I'm searching for an Isabelle method that turns subgoals into Isar style statements.
For example,
⋀x y. P x ⟹ Q y ⟹ U x y
gets printed as
"U x y" if "P x" "Q y" for x y
in the output panel.
I think, someone posted something like that on the mailing list. Anybody remembering that thread?
https://mailman46.in.tum.de/pipermail/isabelle-dev/2018-September/016496.html
https://gitlab.mpi-klsb.mpg.de/mfleury/isafol-clone/-/blob/24af98ae003c41fbbb427807c7b2769b593bf0c3/lib/Explorer.thy
Tagging @Mathias Fleury
Florian Haftmann has one that is built-in
https://mailmanbroy.informatik.tu-muenchen.de/pipermail/isabelle-dev/2019-March/016796.html
but the features are not the same. So you probably need to try both :grinning:
I even mention the built-in one in the latest version: https://bitbucket.org/isafol/isafol/src/master/lib/Explorer.thy
Thanks for tagging me @Manuel Eberl
Late to the party, but I have recently thought about about these "explore" commands again.

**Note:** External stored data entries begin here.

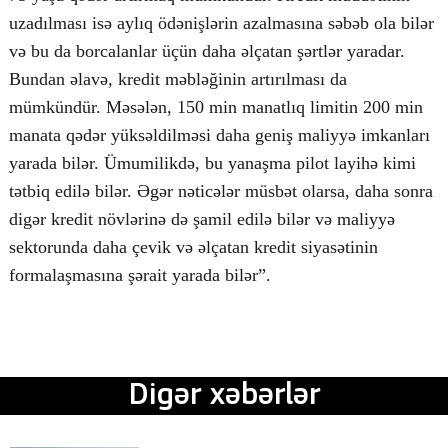
uzadılması isə aylıq ödənişlərin azalmasına səbəb ola bilər
və bu da borcalanlar üçün daha əlçatan şərtlər yaradar.
Bundan əlavə, kredit məbləğinin artırılması da
mümkündür. Məsələn, 150 min manatlıq limitin 200 min
manata qədər yüksəldilməsi daha geniş maliyyə imkanları
yarada bilər. Ümumilikdə, bu yanaşma pilot layihə kimi
tətbiq edilə bilər. Əgər nəticələr müsbət olarsa, daha sonra
digər kredit növlərinə də şamil edilə bilər və maliyyə
sektorunda daha çevik və əlçatan kredit siyasətinin
formalaşmasına şərait yarada bilər”.
Digər xəbərlər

Does anyone understand the rational behind the current "official" version of producing "show .... if .... for ..." Isar statements?
Doing "fix ... assume ... show ..." as IIRC Mathias' tactic would do seem more reasonable/standard to me.
Also, I think a much simpler command that produces "subgoal for ... premises prems using prems apply -" (or similar) would also sometimes be useful. This has not been implemented, right?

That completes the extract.